# Fibonacci in Plonky3 - Introduction to Plonky3¶

## Table of Contents¶

- Fibonacci in Plonky3 - Introduction to Plonky3
- Table of Contents
- Polygon Plonky3 Overview
- Understanding Plonky3
- How does Plonky3 work?
- Fibonacci AIR Example
- Troubleshooting
- Additional Resources
- Advanced Examples

## Polygon Plonky3 Overview¶

Plonky3 is a toolkit for implementing polynomial IOPs (PIOPs), such as PLONK and STARKs, allowing developers to configure a variety of to-spec implementations from a single ZK proving system.

Polygon Plonky3 supports several finite fields and hash functions. Currently, the only supported polynomial commitment scheme is FRI, but future releases will support several, including Brakedown.

## Understanding Plonky3¶

Plonky3 is a toolkit for designing a custom ZK proving implementation that can then be used to power application-optimized zkVMs and zkEVMs.

In the same way an AI dev uses Pytorch and Tensorflow for building AI models, Polygon Plonky3 provides the same flexibility for building ZK proving systems. Polygon Plonky3 enables simple builds, such as the Fibonacci sequence prover in this repo that requires only one AIR Script, to complex systems, such as SP1 from Succinct labs with multiple AIR scripts for different components of a single zkVM.
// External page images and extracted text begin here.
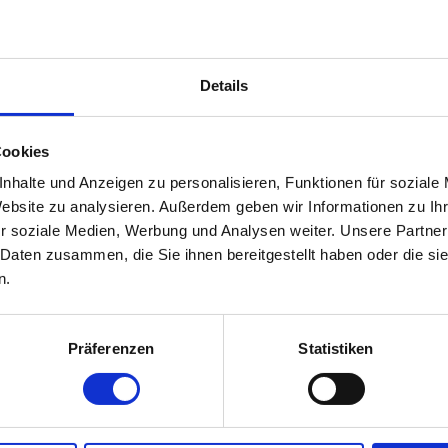
.de
Details
Cookies
nhalte und Anzeigen zu personalisieren, Funktionen für soziale
Website zu analysieren. Außerdem geben wir Informationen zu I
r soziale Medien, Werbung und Analysen weiter. Unsere Partner
 Daten zusammen, die Sie ihnen bereitgestellt haben oder die s
n.
Präferenzen
Statistiken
## How does Plonky3 work?¶

Here’s a TLDR version:

- Define the computation using Algebraic Intermediate Representation (AIR).
- Generate a trace of the computation based on the AIR.
- Utilize efficient finite field implementations for arithmetic operations.
- Apply Generalized Vector Commitment Schemes to create succinct representations of large vectors or polynomials.
- Use polynomial commitment schemes like Circle PCS for compact polynomial representations.
- Perform fast polynomial operations using FFTs and related algorithms.
- Implement the FRI (Fast Reed-Solomon IOP) protocol to prove properties about committed polynomials.
- Employ a challenger mechanism with the Fiat-Shamir heuristic for non-interactive proofs.
- The unified STARK prover combines all components to generate the proof.
- The verifier uses the same components to efficiently check the proof’s validity.

Plonky3’s modular design allows for easy customization and optimization of different components, making it adaptable to various use cases and performance requirements.
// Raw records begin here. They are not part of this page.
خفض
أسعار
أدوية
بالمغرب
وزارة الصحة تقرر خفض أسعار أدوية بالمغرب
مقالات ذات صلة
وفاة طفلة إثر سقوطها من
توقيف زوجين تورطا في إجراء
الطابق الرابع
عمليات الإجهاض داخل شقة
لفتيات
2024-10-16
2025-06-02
If this seems very complicated, don’t worry, these are the underlying workflows of Plonky3 based ZK systems. If you are builders who are using Plonky3, your main job is at Step 1 and Step 2, the rest is just configuration!

## Fibonacci AIR Example¶

This example demonstrates how to implement a Fibonacci sequence calculator using Algebraic Intermediate Representation (AIR) in Plonky3. AIR is a way to express computations as polynomial constraints, which is crucial for creating zero-knowledge proofs.
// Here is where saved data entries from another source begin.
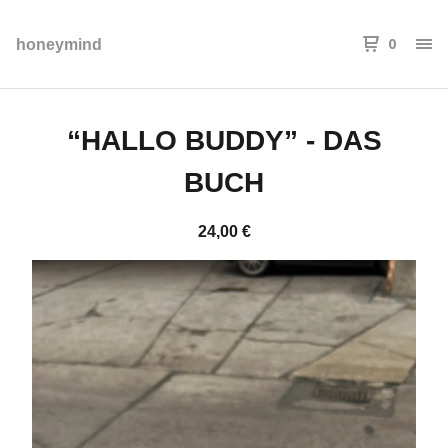
0
honeymind
“HALLO BUDDY” - DAS
BUCH
24,00
€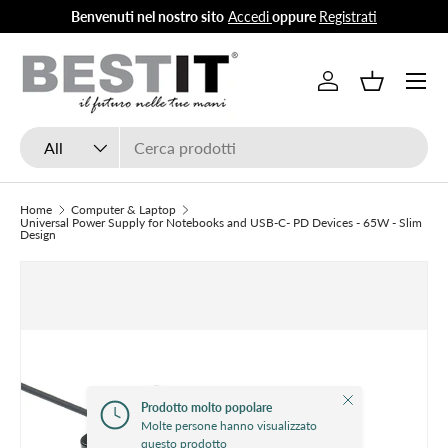
Benvenuti nel nostro sito
Accedi
oppure
Registrati
Skip to content
Menu
Log in
Basket
Search
Product type
All
Home
Computer & Laptop
Universal Power Supply for Notebooks and USB-C- PD Devices - 65W - Slim
Design
Close
Prodotto molto popolare
Molte persone hanno visualizzato
questo prodotto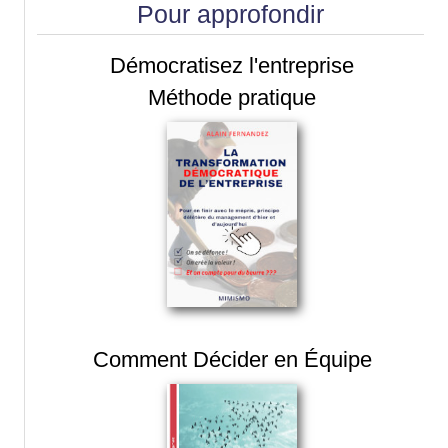
Pour approfondir
Démocratisez l'entreprise
Méthode pratique
Comment Décider en Équipe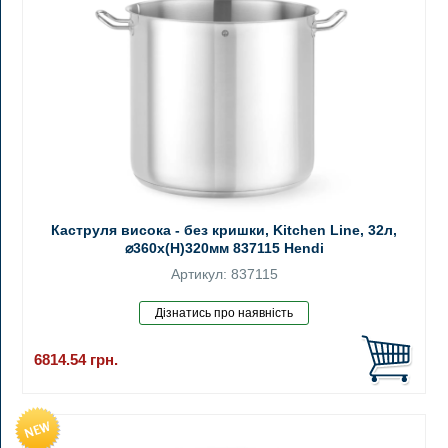
Каструля висока - без кришки, Kitchen Line, 32л,
⌀360x(H)320мм 837115 Hendi
Артикул: 837115
6814.54
грн.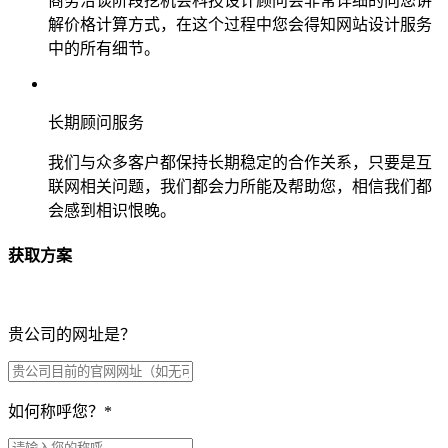
商务洽谈阶段挖机会科技设计顾问会非常详细的向您讲
解价格计算方式，在这个过程中您会得知网站设计服务
中的所有细节。
长期顾问服务
我们与众多客户都保持长期稳定的合作关系，只要是互
联网相关问题，我们都会力所能及帮助您，相信我们都
会感到相识恨晚。
获取方案
贵公司的网址是？
如何称呼您？
*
The Fibonacci sequence is a series of numbers where each number is the sum of the two preceding ones, usually starting with 0 and 1. For example: 0, 1, 1, 2, 3, 5, 8, 13, …

We will follow these steps:

### Step One: Define your Program¶

First you will need to understand what is the computation you want to prove. In
our case, it is a program that calculates a Fibonacci sequence after `n`

steps.

Then we have requirements of:

- The program must always start with 0 and 1 as the initial inputs
- Each iteration will have two inputs and a output. The second input of the current input will become the first input of the next iteration, and the sum of the current two inputs will become the second input of the next iteration.
- Will iterate
`n`

steps based on the configuration, and its result will be different according to numbers of steps iterated.

### Step Two: Define your AIR Constraints¶

Now that we have our program logic thought out, we will convert it into AIR Constraints.

AIR Constraints are about working with the execution trace, where you can imagine it as a 2D-matrix.

Each row represents the current iteration of the computation, and the width of each row represents the elements that are associated with the whole computation. Basically, in a zkVM context, this could mean that the width of the row is all the registers in this zkVM system, and each row iteration is the transition of all registers from one PC count to next.

*Tips on defining your AIR Scripts:*

- Define the valid state transition, aka what are the constraints when transitioning from one row to the one below it.
- Define relations among the fields in the same row if needed. Sometimes we have constraints that are only about a single column as well, like if a column is supposed to be 0 or 1 we do x (x - 1) = 0 (or assert_bool() shorthand).
- Define constraints on initial state, if the program has to be run starting with a specific initial state.
- Define constraints on ending state, if the program result needs to be public at the end of execution in this program.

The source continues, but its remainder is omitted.